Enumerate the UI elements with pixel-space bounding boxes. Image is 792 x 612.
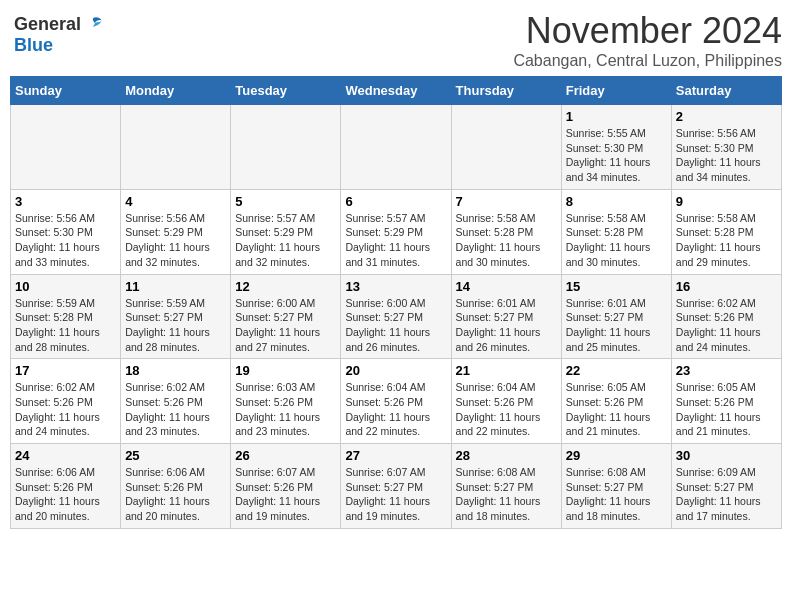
calendar-cell — [451, 105, 561, 190]
calendar-cell: 15Sunrise: 6:01 AMSunset: 5:27 PMDayligh… — [561, 274, 671, 359]
month-title: November 2024 — [513, 10, 782, 52]
calendar-week-row: 24Sunrise: 6:06 AMSunset: 5:26 PMDayligh… — [11, 444, 782, 529]
calendar-cell: 17Sunrise: 6:02 AMSunset: 5:26 PMDayligh… — [11, 359, 121, 444]
day-info: Sunrise: 6:09 AMSunset: 5:27 PMDaylight:… — [676, 465, 777, 524]
day-info: Sunrise: 6:00 AMSunset: 5:27 PMDaylight:… — [235, 296, 336, 355]
calendar-cell: 14Sunrise: 6:01 AMSunset: 5:27 PMDayligh… — [451, 274, 561, 359]
calendar-cell — [121, 105, 231, 190]
day-info: Sunrise: 6:06 AMSunset: 5:26 PMDaylight:… — [125, 465, 226, 524]
day-info: Sunrise: 6:08 AMSunset: 5:27 PMDaylight:… — [456, 465, 557, 524]
day-info: Sunrise: 5:56 AMSunset: 5:30 PMDaylight:… — [676, 126, 777, 185]
day-info: Sunrise: 6:01 AMSunset: 5:27 PMDaylight:… — [566, 296, 667, 355]
day-number: 30 — [676, 448, 777, 463]
calendar-cell: 18Sunrise: 6:02 AMSunset: 5:26 PMDayligh… — [121, 359, 231, 444]
day-info: Sunrise: 6:02 AMSunset: 5:26 PMDaylight:… — [676, 296, 777, 355]
calendar-header-row: SundayMondayTuesdayWednesdayThursdayFrid… — [11, 77, 782, 105]
calendar-cell: 4Sunrise: 5:56 AMSunset: 5:29 PMDaylight… — [121, 189, 231, 274]
location-title: Cabangan, Central Luzon, Philippines — [513, 52, 782, 70]
calendar-week-row: 1Sunrise: 5:55 AMSunset: 5:30 PMDaylight… — [11, 105, 782, 190]
day-number: 5 — [235, 194, 336, 209]
day-number: 3 — [15, 194, 116, 209]
calendar-cell: 2Sunrise: 5:56 AMSunset: 5:30 PMDaylight… — [671, 105, 781, 190]
day-info: Sunrise: 6:07 AMSunset: 5:27 PMDaylight:… — [345, 465, 446, 524]
logo-bird-icon — [83, 15, 103, 35]
calendar-cell: 29Sunrise: 6:08 AMSunset: 5:27 PMDayligh… — [561, 444, 671, 529]
calendar-cell — [11, 105, 121, 190]
day-info: Sunrise: 5:57 AMSunset: 5:29 PMDaylight:… — [345, 211, 446, 270]
day-number: 4 — [125, 194, 226, 209]
day-info: Sunrise: 6:05 AMSunset: 5:26 PMDaylight:… — [676, 380, 777, 439]
day-number: 2 — [676, 109, 777, 124]
calendar-cell: 19Sunrise: 6:03 AMSunset: 5:26 PMDayligh… — [231, 359, 341, 444]
day-number: 28 — [456, 448, 557, 463]
calendar-cell: 6Sunrise: 5:57 AMSunset: 5:29 PMDaylight… — [341, 189, 451, 274]
day-info: Sunrise: 5:59 AMSunset: 5:27 PMDaylight:… — [125, 296, 226, 355]
calendar-cell: 12Sunrise: 6:00 AMSunset: 5:27 PMDayligh… — [231, 274, 341, 359]
day-header-saturday: Saturday — [671, 77, 781, 105]
logo-blue-text: Blue — [14, 35, 53, 56]
calendar-cell: 13Sunrise: 6:00 AMSunset: 5:27 PMDayligh… — [341, 274, 451, 359]
day-header-sunday: Sunday — [11, 77, 121, 105]
day-number: 11 — [125, 279, 226, 294]
page-header: General Blue November 2024 Cabangan, Cen… — [10, 10, 782, 70]
day-info: Sunrise: 5:57 AMSunset: 5:29 PMDaylight:… — [235, 211, 336, 270]
calendar-cell: 10Sunrise: 5:59 AMSunset: 5:28 PMDayligh… — [11, 274, 121, 359]
calendar-cell: 20Sunrise: 6:04 AMSunset: 5:26 PMDayligh… — [341, 359, 451, 444]
day-number: 21 — [456, 363, 557, 378]
day-number: 10 — [15, 279, 116, 294]
day-info: Sunrise: 6:06 AMSunset: 5:26 PMDaylight:… — [15, 465, 116, 524]
day-header-monday: Monday — [121, 77, 231, 105]
day-number: 15 — [566, 279, 667, 294]
calendar-cell: 9Sunrise: 5:58 AMSunset: 5:28 PMDaylight… — [671, 189, 781, 274]
day-number: 13 — [345, 279, 446, 294]
day-number: 26 — [235, 448, 336, 463]
day-info: Sunrise: 5:58 AMSunset: 5:28 PMDaylight:… — [676, 211, 777, 270]
day-number: 27 — [345, 448, 446, 463]
day-info: Sunrise: 5:55 AMSunset: 5:30 PMDaylight:… — [566, 126, 667, 185]
calendar-week-row: 10Sunrise: 5:59 AMSunset: 5:28 PMDayligh… — [11, 274, 782, 359]
calendar-cell: 22Sunrise: 6:05 AMSunset: 5:26 PMDayligh… — [561, 359, 671, 444]
day-number: 24 — [15, 448, 116, 463]
day-info: Sunrise: 6:02 AMSunset: 5:26 PMDaylight:… — [15, 380, 116, 439]
calendar-cell: 30Sunrise: 6:09 AMSunset: 5:27 PMDayligh… — [671, 444, 781, 529]
title-section: November 2024 Cabangan, Central Luzon, P… — [513, 10, 782, 70]
day-number: 8 — [566, 194, 667, 209]
calendar-cell: 11Sunrise: 5:59 AMSunset: 5:27 PMDayligh… — [121, 274, 231, 359]
day-info: Sunrise: 6:08 AMSunset: 5:27 PMDaylight:… — [566, 465, 667, 524]
calendar-week-row: 3Sunrise: 5:56 AMSunset: 5:30 PMDaylight… — [11, 189, 782, 274]
day-info: Sunrise: 5:58 AMSunset: 5:28 PMDaylight:… — [456, 211, 557, 270]
day-number: 17 — [15, 363, 116, 378]
calendar-cell: 3Sunrise: 5:56 AMSunset: 5:30 PMDaylight… — [11, 189, 121, 274]
day-info: Sunrise: 5:59 AMSunset: 5:28 PMDaylight:… — [15, 296, 116, 355]
day-info: Sunrise: 6:01 AMSunset: 5:27 PMDaylight:… — [456, 296, 557, 355]
day-number: 23 — [676, 363, 777, 378]
day-info: Sunrise: 6:04 AMSunset: 5:26 PMDaylight:… — [456, 380, 557, 439]
day-info: Sunrise: 6:04 AMSunset: 5:26 PMDaylight:… — [345, 380, 446, 439]
day-info: Sunrise: 6:03 AMSunset: 5:26 PMDaylight:… — [235, 380, 336, 439]
calendar-cell: 24Sunrise: 6:06 AMSunset: 5:26 PMDayligh… — [11, 444, 121, 529]
calendar-cell: 1Sunrise: 5:55 AMSunset: 5:30 PMDaylight… — [561, 105, 671, 190]
day-number: 9 — [676, 194, 777, 209]
day-number: 29 — [566, 448, 667, 463]
day-info: Sunrise: 6:05 AMSunset: 5:26 PMDaylight:… — [566, 380, 667, 439]
day-info: Sunrise: 5:56 AMSunset: 5:29 PMDaylight:… — [125, 211, 226, 270]
day-number: 25 — [125, 448, 226, 463]
day-number: 14 — [456, 279, 557, 294]
day-number: 19 — [235, 363, 336, 378]
day-number: 12 — [235, 279, 336, 294]
day-info: Sunrise: 5:58 AMSunset: 5:28 PMDaylight:… — [566, 211, 667, 270]
day-header-friday: Friday — [561, 77, 671, 105]
calendar-cell: 26Sunrise: 6:07 AMSunset: 5:26 PMDayligh… — [231, 444, 341, 529]
day-info: Sunrise: 5:56 AMSunset: 5:30 PMDaylight:… — [15, 211, 116, 270]
day-header-wednesday: Wednesday — [341, 77, 451, 105]
day-header-thursday: Thursday — [451, 77, 561, 105]
day-number: 6 — [345, 194, 446, 209]
day-number: 1 — [566, 109, 667, 124]
calendar-cell: 5Sunrise: 5:57 AMSunset: 5:29 PMDaylight… — [231, 189, 341, 274]
day-number: 16 — [676, 279, 777, 294]
day-info: Sunrise: 6:02 AMSunset: 5:26 PMDaylight:… — [125, 380, 226, 439]
calendar-cell: 27Sunrise: 6:07 AMSunset: 5:27 PMDayligh… — [341, 444, 451, 529]
logo: General Blue — [10, 10, 107, 60]
logo-general-text: General — [14, 14, 81, 35]
calendar-cell — [231, 105, 341, 190]
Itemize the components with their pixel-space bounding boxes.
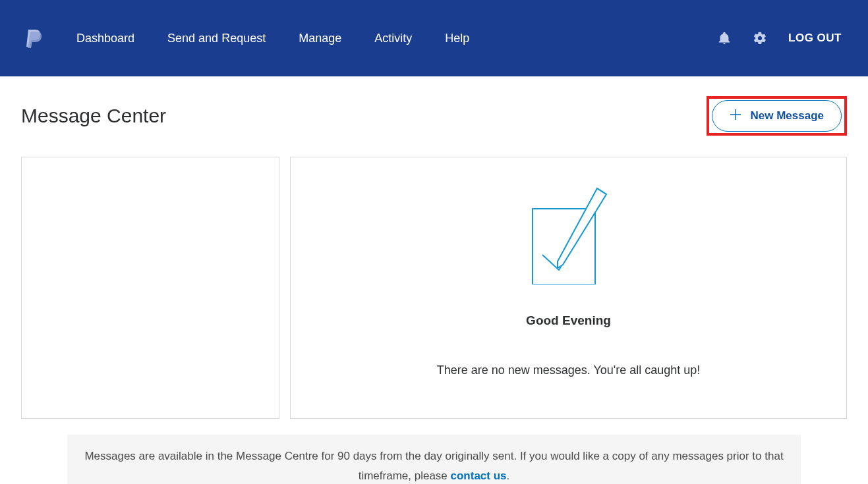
greeting-text: Good Evening bbox=[526, 313, 611, 328]
header-right: LOG OUT bbox=[717, 31, 842, 45]
nav-activity[interactable]: Activity bbox=[374, 32, 412, 45]
note-checkmark-icon bbox=[526, 186, 612, 287]
nav-manage[interactable]: Manage bbox=[299, 32, 341, 45]
notifications-icon[interactable] bbox=[717, 31, 732, 45]
inbox-status-text: There are no new messages. You're all ca… bbox=[437, 363, 701, 377]
nav-send-request[interactable]: Send and Request bbox=[167, 32, 266, 45]
header-left: Dashboard Send and Request Manage Activi… bbox=[26, 28, 469, 48]
nav-dashboard[interactable]: Dashboard bbox=[76, 32, 134, 45]
main-nav: Dashboard Send and Request Manage Activi… bbox=[76, 32, 469, 45]
settings-gear-icon[interactable] bbox=[753, 31, 767, 45]
page-title: Message Center bbox=[21, 105, 166, 127]
new-message-button[interactable]: New Message bbox=[712, 100, 842, 132]
footer-notice-prefix: Messages are available in the Message Ce… bbox=[84, 450, 783, 482]
footer-notice: Messages are available in the Message Ce… bbox=[67, 435, 801, 484]
panels: Good Evening There are no new messages. … bbox=[21, 157, 847, 419]
message-content-panel: Good Evening There are no new messages. … bbox=[290, 157, 847, 419]
top-navbar: Dashboard Send and Request Manage Activi… bbox=[0, 0, 868, 76]
new-message-highlight: New Message bbox=[707, 96, 848, 136]
contact-us-link[interactable]: contact us bbox=[451, 470, 507, 482]
nav-help[interactable]: Help bbox=[445, 32, 469, 45]
title-row: Message Center New Message bbox=[21, 96, 847, 136]
content-area: Message Center New Message bbox=[0, 76, 868, 484]
plus-icon bbox=[730, 107, 741, 124]
paypal-logo-icon[interactable] bbox=[26, 28, 43, 48]
new-message-label: New Message bbox=[751, 109, 825, 122]
footer-notice-suffix: . bbox=[507, 470, 510, 482]
logout-button[interactable]: LOG OUT bbox=[788, 32, 842, 45]
message-list-panel bbox=[21, 157, 279, 419]
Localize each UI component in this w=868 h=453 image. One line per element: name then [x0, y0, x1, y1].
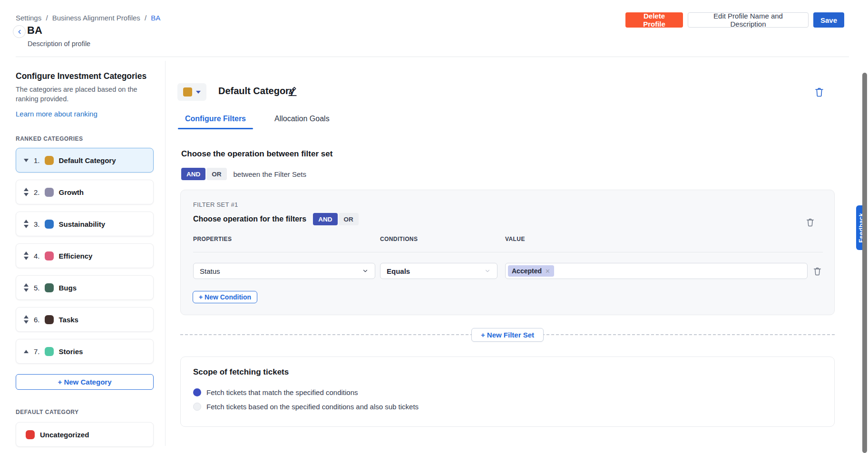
——
▸ **What to do**: Exclude all pictures and reproduce verbatim the lines running from the line that contains "Itemize the components" to the end of the data above, both ends included.

▸ **Solution to this exercise**:
Itemize the components with their pixel-space bounding boxes.
greeting-text: Good Evening bbox=[526, 313, 611, 328]
header-right: LOG OUT bbox=[717, 31, 842, 45]
nav-activity[interactable]: Activity bbox=[374, 32, 412, 45]
note-checkmark-icon bbox=[526, 186, 612, 287]
nav-manage[interactable]: Manage bbox=[299, 32, 341, 45]
notifications-icon[interactable] bbox=[717, 31, 732, 45]
inbox-status-text: There are no new messages. You're all ca… bbox=[437, 363, 701, 377]
nav-send-request[interactable]: Send and Request bbox=[167, 32, 266, 45]
header-left: Dashboard Send and Request Manage Activi… bbox=[26, 28, 469, 48]
nav-dashboard[interactable]: Dashboard bbox=[76, 32, 134, 45]
main-nav: Dashboard Send and Request Manage Activi… bbox=[76, 32, 469, 45]
settings-gear-icon[interactable] bbox=[753, 31, 767, 45]
page-title: Message Center bbox=[21, 105, 166, 127]
new-message-button[interactable]: New Message bbox=[712, 100, 842, 132]
footer-notice-prefix: Messages are available in the Message Ce… bbox=[84, 450, 783, 482]
footer-notice: Messages are available in the Message Ce… bbox=[67, 435, 801, 484]
panels: Good Evening There are no new messages. … bbox=[21, 157, 847, 419]
message-content-panel: Good Evening There are no new messages. … bbox=[290, 157, 847, 419]
top-navbar: Dashboard Send and Request Manage Activi… bbox=[0, 0, 868, 76]
new-message-highlight: New Message bbox=[707, 96, 848, 136]
contact-us-link[interactable]: contact us bbox=[451, 470, 507, 482]
nav-help[interactable]: Help bbox=[445, 32, 469, 45]
title-row: Message Center New Message bbox=[21, 96, 847, 136]
content-area: Message Center New Message bbox=[0, 76, 868, 484]
plus-icon bbox=[730, 107, 741, 124]
paypal-logo-icon[interactable] bbox=[26, 28, 43, 48]
new-message-label: New Message bbox=[751, 109, 825, 122]
footer-notice-suffix: . bbox=[507, 470, 510, 482]
logout-button[interactable]: LOG OUT bbox=[788, 32, 842, 45]
message-list-panel bbox=[21, 157, 279, 419]
Localize each UI component in this w=868 h=453 image. One line per element: name then [x0, y0, x1, y1].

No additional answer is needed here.